2018-04-11

Comments Versus Blogs

I've been neglecting this blog. Instead of writing content here, I've been writing down my thoughts as comments under other people's blogs. I'm going to try to reverse that trend for the following reasons: (A) I have the sneaky suspicion that linking to websites abroad will increase my own traffic; the selfish motive revealed at last. (B) My gut tells me that removing myself from the fray of blog comments, at least when I'm making cogent and possibly useful points, will improve the cognitive time-horizon applicable to those points. Put differently, long-form thoughts are often of a higher quality than off-the-cuff improvising in commentary below the fold. (To be sure, there is gold to be mined in both media.) (C) Improving things along both of the aforementioned dimensions might improve my reputation in general, which is never a bad thing.

Alright, let's get started. I posted a long comment under a recent blog post, and after reading it, I realized it would have been better if I had written it here. So, with some modifications, here it is.

At Bleeding Heart Libertarians, Jason Brennan writes:
Public reason theorists do not think actual consent is necessary for coercive government policies. But they also deny that “The correct theory of justice says we should do P” is good enough. They want something in between.

But they face a number of problems, including how to deal with real-life citizens, who are often quite unreasonable (according to their theory of what counts as “reasonable”), who might lack any potential to converge on or have consensus on policies, and so on.

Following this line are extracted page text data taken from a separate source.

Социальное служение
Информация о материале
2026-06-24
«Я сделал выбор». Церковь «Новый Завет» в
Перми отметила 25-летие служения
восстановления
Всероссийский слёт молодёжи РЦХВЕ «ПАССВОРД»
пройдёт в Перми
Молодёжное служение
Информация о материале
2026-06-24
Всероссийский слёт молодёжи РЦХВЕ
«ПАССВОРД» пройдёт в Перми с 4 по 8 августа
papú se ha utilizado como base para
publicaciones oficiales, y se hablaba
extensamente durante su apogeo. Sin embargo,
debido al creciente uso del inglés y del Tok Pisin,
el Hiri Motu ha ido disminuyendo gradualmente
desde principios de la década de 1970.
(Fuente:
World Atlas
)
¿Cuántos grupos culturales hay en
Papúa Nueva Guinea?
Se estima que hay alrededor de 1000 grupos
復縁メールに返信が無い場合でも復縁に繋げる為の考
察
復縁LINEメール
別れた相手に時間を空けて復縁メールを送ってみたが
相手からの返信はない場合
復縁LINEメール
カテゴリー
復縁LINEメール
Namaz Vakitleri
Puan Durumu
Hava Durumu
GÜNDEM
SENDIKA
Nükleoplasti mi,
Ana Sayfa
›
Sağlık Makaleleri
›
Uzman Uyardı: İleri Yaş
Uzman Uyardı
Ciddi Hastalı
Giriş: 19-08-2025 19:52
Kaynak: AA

So, every theory ends up “idealizing” citizens to a certain degree.
Brennan then goes on to highlight some criticisms of this approach.

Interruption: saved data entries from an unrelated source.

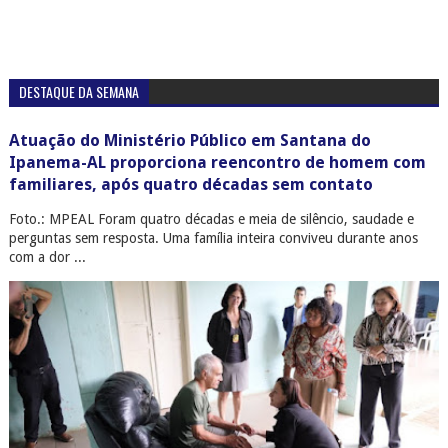
DESTAQUE DA SEMANA
Atuação do Ministério Público em Santana do
Ipanema-AL proporciona reencontro de homem com
familiares, após quatro décadas sem contato
Foto.: MPEAL Foram quatro décadas e meia de silêncio, saudade e
perguntas sem resposta. Uma família inteira conviveu durante anos
com a dor ...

Full disclosure: I don't know enough about public reason theory or its criticisms to provide strong input on this particular matter. However, in reading Brennan's post I was reminded of a point Jordan Peterson makes in his book 12 Rules for Life.


Many attempts in political philosophy to conceive of an acceptable justification for government policy begin with a policy in mind and then proceed to model a set of conditions under which that policy is justified. "When do I get to shoot people?" is an absurd question, even after engaging in philosophical rigor, and even when ultimately concluding that "the only appropriate time to shoot someone is in self-defense of a credible existential threat." Here, there is nothing wrong with the conclusion, it's the question that's problematic. Why are we wondering when it's okay to shoot people?

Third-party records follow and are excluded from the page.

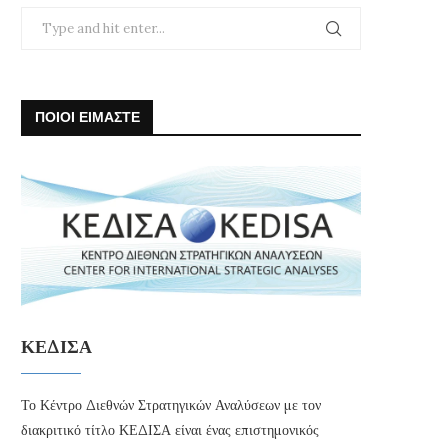
ΠΟΙΟΙ ΕΙΜΑΣΤΕ
ΚΕΔΙΣΑ
Το Κέντρο Διεθνών Στρατηγικών Αναλύσεων με τον
διακριτικό τίτλο ΚΕΔΙΣΑ είναι ένας επιστημονικός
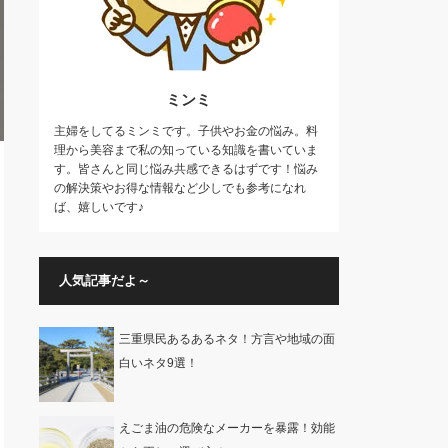
ミンミ
主婦をしてるミンミです。子供やお金の悩み。料
理から美容まで私の知っている知識を書いていま
す。皆さんと同じ悩み共感できるはずです！悩み
の解決策やお得な情報など少しでも参考になれ
ば、嬉しいです♪
人気記事だよ～
三重県民あるあるネタ！方言や地域の面
白いネタ9選！
えごま油の危険なメーカーを暴露！効能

Peterson might that we've gotten it backwards. The more pertinent question is, "Why not shoot people all the time, whenever you want to?" At first, this sounds like an even more ridiculous question; yet, it's in answering this question that we demonstrate why the first question is wrong. It's the answer to this second question that demonstrates a comprehensive philosophy of non-violence.

So, back to politics. It seems to me that political scientists and philosophers are often tempted to ask "When can I do X?" or "Under what conditions can society be forced into Y for its own good?" Wrong questions. The real question is Why shouldn't the government do X and impose Y on all of society all the time, irrespective of what anyone else thinks about it?

My guess is that, if you have a good set of answers to that question then the former questions and their possible answers are no longer relevant.